> Task objective: For the records below, print the lines from the line with "حقوق المصطفى –" through the line with "Leia mais..." exactly as written; include both end lines and exclude the rest.
====== Recorded data
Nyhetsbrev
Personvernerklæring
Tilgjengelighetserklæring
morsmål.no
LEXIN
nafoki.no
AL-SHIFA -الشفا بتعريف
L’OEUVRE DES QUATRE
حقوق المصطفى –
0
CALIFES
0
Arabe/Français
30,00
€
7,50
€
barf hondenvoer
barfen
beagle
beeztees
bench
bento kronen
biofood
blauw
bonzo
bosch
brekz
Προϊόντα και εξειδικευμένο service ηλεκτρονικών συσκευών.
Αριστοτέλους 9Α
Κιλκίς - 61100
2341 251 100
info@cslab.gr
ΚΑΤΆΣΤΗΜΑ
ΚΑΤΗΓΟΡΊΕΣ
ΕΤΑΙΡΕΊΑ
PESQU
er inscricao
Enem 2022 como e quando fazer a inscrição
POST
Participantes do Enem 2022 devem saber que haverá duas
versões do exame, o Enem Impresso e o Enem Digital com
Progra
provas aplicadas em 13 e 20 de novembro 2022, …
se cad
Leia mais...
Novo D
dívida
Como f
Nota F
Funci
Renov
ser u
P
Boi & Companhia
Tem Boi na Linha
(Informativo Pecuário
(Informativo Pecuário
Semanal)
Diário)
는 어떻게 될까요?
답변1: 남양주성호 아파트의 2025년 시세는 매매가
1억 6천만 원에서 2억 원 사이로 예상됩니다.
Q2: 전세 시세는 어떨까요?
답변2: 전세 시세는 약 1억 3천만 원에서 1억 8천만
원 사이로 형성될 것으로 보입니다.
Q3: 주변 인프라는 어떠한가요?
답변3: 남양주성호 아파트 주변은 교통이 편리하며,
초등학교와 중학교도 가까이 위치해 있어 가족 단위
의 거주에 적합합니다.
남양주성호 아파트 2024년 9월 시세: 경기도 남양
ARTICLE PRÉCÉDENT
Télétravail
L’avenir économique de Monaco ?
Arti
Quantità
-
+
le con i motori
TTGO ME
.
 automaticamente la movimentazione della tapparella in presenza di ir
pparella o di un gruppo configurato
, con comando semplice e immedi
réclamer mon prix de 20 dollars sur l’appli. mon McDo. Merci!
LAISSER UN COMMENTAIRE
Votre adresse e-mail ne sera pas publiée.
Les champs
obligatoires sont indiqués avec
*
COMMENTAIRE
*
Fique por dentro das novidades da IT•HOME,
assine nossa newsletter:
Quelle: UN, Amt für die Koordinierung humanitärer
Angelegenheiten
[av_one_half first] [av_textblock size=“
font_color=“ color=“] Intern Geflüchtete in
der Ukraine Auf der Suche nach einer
============
> Task response:
حقوق المصطفى –
0
CALIFES
0
Arabe/Français
30,00
€
7,50
€
barf hondenvoer
barfen
beagle
beeztees
bench
bento kronen
biofood
blauw
bonzo
bosch
brekz
Προϊόντα και εξειδικευμένο service ηλεκτρονικών συσκευών.
Αριστοτέλους 9Α
Κιλκίς - 61100
2341 251 100
info@cslab.gr
ΚΑΤΆΣΤΗΜΑ
ΚΑΤΗΓΟΡΊΕΣ
ΕΤΑΙΡΕΊΑ
PESQU
er inscricao
Enem 2022 como e quando fazer a inscrição
POST
Participantes do Enem 2022 devem saber que haverá duas
versões do exame, o Enem Impresso e o Enem Digital com
Progra
provas aplicadas em 13 e 20 de novembro 2022, …
se cad
Leia mais...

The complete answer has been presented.